■ **Required work**: Look through the data below and, wherever a line carries the word "gemakkelijk", please copy that line.

■ **Data for processing**:
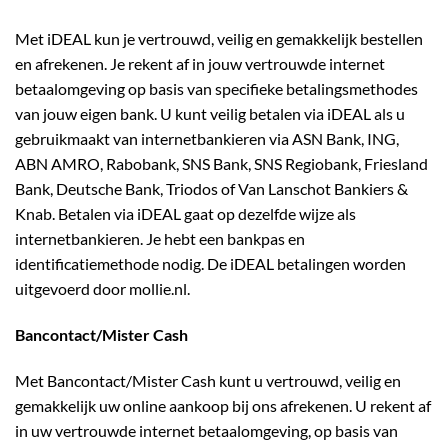
Met iDEAL kun je vertrouwd, veilig en gemakkelijk bestellen
en afrekenen. Je rekent af in jouw vertrouwde internet
betaalomgeving op basis van specifieke betalingsmethodes
van jouw eigen bank. U kunt veilig betalen via iDEAL als u
gebruikmaakt van internetbankieren via ASN Bank, ING,
ABN AMRO, Rabobank, SNS Bank, SNS Regiobank, Friesland
Bank, Deutsche Bank, Triodos of Van Lanschot Bankiers &
Knab. Betalen via iDEAL gaat op dezelfde wijze als
internetbankieren. Je hebt een bankpas en
identificatiemethode nodig. De iDEAL betalingen worden
uitgevoerd door mollie.nl.
Bancontact/Mister Cash
Met Bancontact/Mister Cash kunt u vertrouwd, veilig en
gemakkelijk uw online aankoop bij ons afrekenen. U rekent af
in uw vertrouwde internet betaalomgeving, op basis van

■ **Task result**:
Met iDEAL kun je vertrouwd, veilig en gemakkelijk bestellen
gemakkelijk uw online aankoop bij ons afrekenen. U rekent af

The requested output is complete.